In your blog you say: “The data, released yesterday reveals that patients in the Dover (CT16) area suffering from a suspected stroke, had the longest wait for an ambulance across East Kent in the month of December, with an average wait time of 41 minutes. Patients in the CT2 area of Canterbury suffering from a suspected stroke had an average wait time of nearly 27 minutes last month, whilst stroke call outs to Whitstable (CT5) and surrounds took an average of half an hour to arrive.”

This is absolutely correct. However, it does not convey to the average reader that stroke patients may require different levels of response, depending on their symptoms and the amount of time that they have been experiencing them for. The national target to get an ambulance to someone who is experiencing the typical F.A.S.T. symptoms, and has just started experiencing them, is an average of 18 minutes. However, someone who experienced the symptoms yesterday, or last week, is not going to require a time-critical response, because the moment for time-critical treatment has passed.
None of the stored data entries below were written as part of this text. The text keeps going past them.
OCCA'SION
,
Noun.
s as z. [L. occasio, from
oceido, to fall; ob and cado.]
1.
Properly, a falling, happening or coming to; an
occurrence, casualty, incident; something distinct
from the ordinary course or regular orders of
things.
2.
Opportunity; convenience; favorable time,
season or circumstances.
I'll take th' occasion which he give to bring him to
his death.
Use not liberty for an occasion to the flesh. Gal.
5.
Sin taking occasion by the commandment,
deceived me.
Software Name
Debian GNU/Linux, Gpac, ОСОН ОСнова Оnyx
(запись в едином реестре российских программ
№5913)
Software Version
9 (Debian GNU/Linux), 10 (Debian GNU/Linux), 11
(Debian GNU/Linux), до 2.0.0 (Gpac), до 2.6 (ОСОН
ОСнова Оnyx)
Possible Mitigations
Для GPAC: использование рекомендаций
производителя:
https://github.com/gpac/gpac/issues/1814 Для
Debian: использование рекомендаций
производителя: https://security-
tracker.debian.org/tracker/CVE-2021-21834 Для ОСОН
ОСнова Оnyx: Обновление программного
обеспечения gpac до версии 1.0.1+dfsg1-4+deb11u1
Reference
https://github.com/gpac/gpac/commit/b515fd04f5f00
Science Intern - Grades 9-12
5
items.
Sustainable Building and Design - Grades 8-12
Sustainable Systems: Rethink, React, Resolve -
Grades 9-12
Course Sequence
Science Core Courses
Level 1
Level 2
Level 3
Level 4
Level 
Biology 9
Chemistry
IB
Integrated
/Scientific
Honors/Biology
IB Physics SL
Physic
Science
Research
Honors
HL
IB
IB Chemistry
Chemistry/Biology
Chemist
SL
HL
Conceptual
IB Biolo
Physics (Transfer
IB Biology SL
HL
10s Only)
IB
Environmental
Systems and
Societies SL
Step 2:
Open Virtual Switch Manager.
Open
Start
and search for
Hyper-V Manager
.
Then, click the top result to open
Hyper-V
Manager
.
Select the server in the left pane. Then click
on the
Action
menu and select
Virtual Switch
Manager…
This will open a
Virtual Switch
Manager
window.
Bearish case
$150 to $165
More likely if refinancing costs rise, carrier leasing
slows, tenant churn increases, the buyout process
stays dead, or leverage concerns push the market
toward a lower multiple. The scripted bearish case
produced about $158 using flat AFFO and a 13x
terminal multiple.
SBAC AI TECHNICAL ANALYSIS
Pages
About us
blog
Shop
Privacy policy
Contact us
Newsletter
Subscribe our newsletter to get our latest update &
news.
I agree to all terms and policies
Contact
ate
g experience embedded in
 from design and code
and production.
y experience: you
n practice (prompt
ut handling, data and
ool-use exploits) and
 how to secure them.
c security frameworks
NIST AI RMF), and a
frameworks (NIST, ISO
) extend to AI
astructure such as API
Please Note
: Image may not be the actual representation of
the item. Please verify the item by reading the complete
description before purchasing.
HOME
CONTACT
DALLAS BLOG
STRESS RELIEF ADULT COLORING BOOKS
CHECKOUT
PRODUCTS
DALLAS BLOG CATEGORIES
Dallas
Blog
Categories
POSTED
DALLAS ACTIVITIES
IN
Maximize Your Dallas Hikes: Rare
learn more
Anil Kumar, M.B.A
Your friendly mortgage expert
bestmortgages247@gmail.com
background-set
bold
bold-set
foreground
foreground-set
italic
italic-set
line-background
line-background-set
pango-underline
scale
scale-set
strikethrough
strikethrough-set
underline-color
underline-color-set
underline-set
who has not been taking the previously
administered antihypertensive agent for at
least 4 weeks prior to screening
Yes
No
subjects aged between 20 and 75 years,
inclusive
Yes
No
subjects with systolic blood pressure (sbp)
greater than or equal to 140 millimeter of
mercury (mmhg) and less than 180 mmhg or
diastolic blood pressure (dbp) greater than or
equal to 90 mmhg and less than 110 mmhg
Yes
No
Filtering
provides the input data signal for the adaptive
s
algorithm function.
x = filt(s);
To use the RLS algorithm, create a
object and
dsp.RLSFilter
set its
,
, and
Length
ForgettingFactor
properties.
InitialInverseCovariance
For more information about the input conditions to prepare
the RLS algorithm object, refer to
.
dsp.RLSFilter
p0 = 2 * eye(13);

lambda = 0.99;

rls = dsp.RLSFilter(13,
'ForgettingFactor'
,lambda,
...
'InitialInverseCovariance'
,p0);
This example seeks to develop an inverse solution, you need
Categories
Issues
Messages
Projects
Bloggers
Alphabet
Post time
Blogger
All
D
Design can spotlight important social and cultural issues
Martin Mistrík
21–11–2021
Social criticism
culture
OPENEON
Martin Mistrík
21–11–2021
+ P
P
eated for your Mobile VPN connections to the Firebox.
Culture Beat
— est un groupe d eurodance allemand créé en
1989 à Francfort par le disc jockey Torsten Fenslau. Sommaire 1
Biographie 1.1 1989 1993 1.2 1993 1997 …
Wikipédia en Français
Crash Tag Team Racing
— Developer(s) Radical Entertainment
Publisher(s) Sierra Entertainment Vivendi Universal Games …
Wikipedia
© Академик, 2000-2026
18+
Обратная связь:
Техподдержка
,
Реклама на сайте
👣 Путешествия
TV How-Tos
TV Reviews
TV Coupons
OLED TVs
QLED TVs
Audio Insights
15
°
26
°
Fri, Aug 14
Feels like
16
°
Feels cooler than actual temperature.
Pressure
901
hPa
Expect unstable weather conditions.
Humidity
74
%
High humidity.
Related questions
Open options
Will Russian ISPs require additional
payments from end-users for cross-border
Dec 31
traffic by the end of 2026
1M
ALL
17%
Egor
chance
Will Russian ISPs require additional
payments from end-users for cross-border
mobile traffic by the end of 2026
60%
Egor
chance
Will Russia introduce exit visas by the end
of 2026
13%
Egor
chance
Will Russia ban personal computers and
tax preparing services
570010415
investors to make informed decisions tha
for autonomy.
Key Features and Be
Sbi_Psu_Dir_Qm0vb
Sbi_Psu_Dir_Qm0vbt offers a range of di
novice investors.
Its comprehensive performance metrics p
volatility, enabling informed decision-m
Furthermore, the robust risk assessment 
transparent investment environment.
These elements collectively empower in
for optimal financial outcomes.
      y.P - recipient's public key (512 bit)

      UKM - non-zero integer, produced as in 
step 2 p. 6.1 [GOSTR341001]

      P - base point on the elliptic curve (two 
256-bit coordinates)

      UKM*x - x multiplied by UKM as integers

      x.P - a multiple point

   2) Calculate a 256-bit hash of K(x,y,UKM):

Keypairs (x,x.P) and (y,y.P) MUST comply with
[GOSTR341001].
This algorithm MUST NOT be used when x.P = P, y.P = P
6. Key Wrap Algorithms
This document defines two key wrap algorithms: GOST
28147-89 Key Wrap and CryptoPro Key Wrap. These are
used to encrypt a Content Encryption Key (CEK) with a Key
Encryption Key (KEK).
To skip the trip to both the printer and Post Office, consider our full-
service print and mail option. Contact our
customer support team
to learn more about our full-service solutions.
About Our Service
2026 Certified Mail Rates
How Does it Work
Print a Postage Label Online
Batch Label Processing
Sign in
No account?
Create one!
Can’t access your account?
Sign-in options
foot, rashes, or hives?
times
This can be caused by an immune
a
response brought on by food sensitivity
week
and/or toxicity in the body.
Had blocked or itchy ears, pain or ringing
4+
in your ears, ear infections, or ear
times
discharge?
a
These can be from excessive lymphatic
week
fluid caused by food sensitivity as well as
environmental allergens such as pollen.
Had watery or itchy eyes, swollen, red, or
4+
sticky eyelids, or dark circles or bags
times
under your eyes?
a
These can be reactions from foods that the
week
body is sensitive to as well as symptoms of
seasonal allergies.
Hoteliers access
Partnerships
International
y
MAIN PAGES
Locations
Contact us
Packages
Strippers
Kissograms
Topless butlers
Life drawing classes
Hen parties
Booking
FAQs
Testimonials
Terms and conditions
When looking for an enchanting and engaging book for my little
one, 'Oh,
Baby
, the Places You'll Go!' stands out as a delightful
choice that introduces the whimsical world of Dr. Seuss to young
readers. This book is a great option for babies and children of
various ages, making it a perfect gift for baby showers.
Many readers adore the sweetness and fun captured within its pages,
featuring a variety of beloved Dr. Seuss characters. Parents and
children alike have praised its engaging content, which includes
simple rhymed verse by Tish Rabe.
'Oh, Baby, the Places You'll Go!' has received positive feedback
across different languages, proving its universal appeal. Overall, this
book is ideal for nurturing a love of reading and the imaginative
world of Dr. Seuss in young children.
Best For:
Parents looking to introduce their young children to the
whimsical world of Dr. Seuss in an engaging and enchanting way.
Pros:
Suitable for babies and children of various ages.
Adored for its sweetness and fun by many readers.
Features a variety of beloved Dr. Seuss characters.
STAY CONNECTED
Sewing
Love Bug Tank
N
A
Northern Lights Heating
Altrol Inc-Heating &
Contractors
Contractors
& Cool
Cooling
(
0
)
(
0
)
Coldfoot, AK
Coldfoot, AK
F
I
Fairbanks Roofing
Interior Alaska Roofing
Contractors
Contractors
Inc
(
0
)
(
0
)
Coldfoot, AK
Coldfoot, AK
An ambulance will be sent to them, but it will not be required to get to them within 18 minutes.

In addition, as the FOI response to you explains, these are response times for a wider category than just stroke, namely stroke/neurological. At the moment, the paragraph gives the impression that the times you cite are for responses to acute stroke patients – those who could expect a response within 18 minutes. We would be most grateful if you could amend your blog to reflect the fact that the times cited are averages for all types of response to people with suspected stroke and also all types of response to people with other neurological conditions, where treatment may not be time-critical.

You also say: “With the ongoing consultation about stroke services proposing to make the William Harvey Hospital in Ashford the only specialist centre for stroke treatment in the region, those in the CT16, CT2 and CT5 postcodes should not be alone in being very worried indeed. With travel times from central Dover to the William Harvey hospital being 30 minutes on a good, traffic-free run, the combination of ambulance wait-times and travel times means that any stroke patient from that area has a very poor chance of being seen by a specialist team with the ‘golden hour’ for treatment.”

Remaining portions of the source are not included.